Sivasspor galibiyetiyle tüm  camiamız, biriken endişe baskısından bir nebze olsun uzaklaştı. Ligdeki konum pek  değişmese de psikolojik anlamda bir rahatlama oluştu.

Uzun soluklu bir galibiyet hasretine dayanmak her camianın altından kalkabileceği bir durum değil.

Bu süreçte, taraftar gruplarında ayrışmalar oldu, başkan kongre için baskı altına alındı,futbolculardan bazıları da bu gerginlikten nasibini aldı. Süreç olumsuz anlamda hızlanacakken, yapılan itidal çağrıları, birlik beraberlik mesajları Başakşehir maçında karşılık buldu ve camia tekrardan bir araya gelerek, Sivasspor maçında özlenen tabloyu ortaya koydu.

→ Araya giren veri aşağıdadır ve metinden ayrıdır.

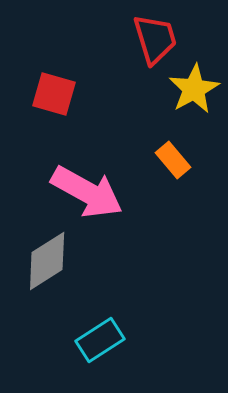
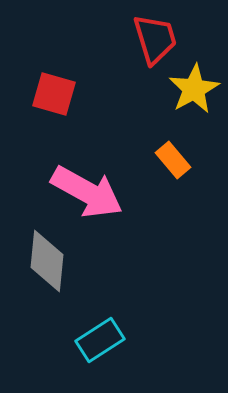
gray diamond: rotated 52 degrees counterclockwise
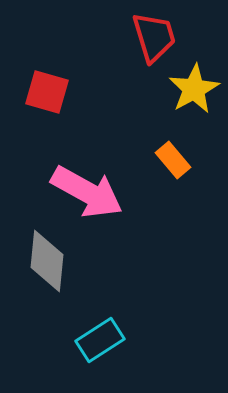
red trapezoid: moved 1 px left, 2 px up
red square: moved 7 px left, 2 px up
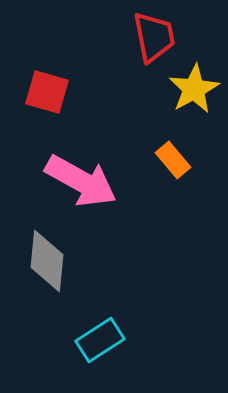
red trapezoid: rotated 6 degrees clockwise
pink arrow: moved 6 px left, 11 px up
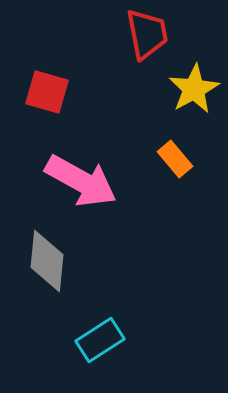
red trapezoid: moved 7 px left, 3 px up
orange rectangle: moved 2 px right, 1 px up
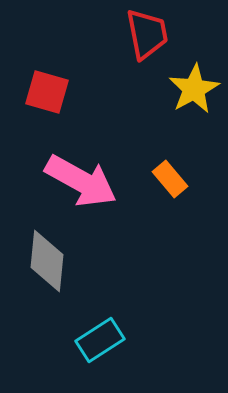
orange rectangle: moved 5 px left, 20 px down
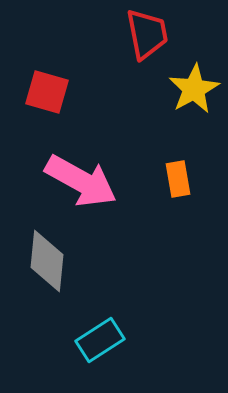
orange rectangle: moved 8 px right; rotated 30 degrees clockwise
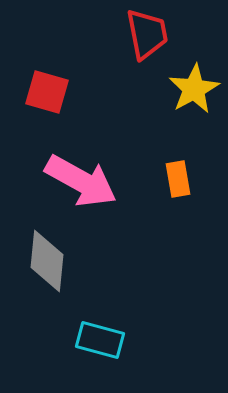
cyan rectangle: rotated 48 degrees clockwise
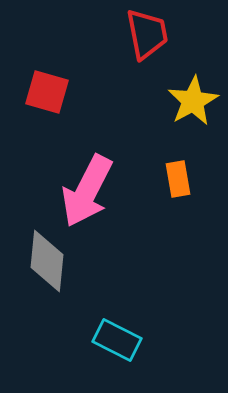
yellow star: moved 1 px left, 12 px down
pink arrow: moved 6 px right, 10 px down; rotated 88 degrees clockwise
cyan rectangle: moved 17 px right; rotated 12 degrees clockwise
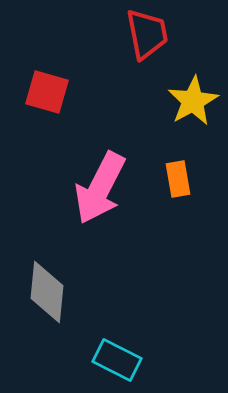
pink arrow: moved 13 px right, 3 px up
gray diamond: moved 31 px down
cyan rectangle: moved 20 px down
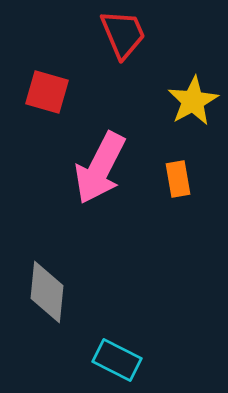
red trapezoid: moved 24 px left; rotated 12 degrees counterclockwise
pink arrow: moved 20 px up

Bir hafta önce "sevgisizlik" vurgusu yapan hocayı bile ağlatıp soyunma odasına gönderdi...

Bu durum herkes tarafından kabul görecektir ki bizi sevindirirken, rakipleri telaşlandırmıştır. 

BURSA DEPLASMANI yeniden ZOR DEPLASMAN oluverdi. Galatasaray maçında, yine özlenen Bursa ortamı muhtemelen oluşacaktır.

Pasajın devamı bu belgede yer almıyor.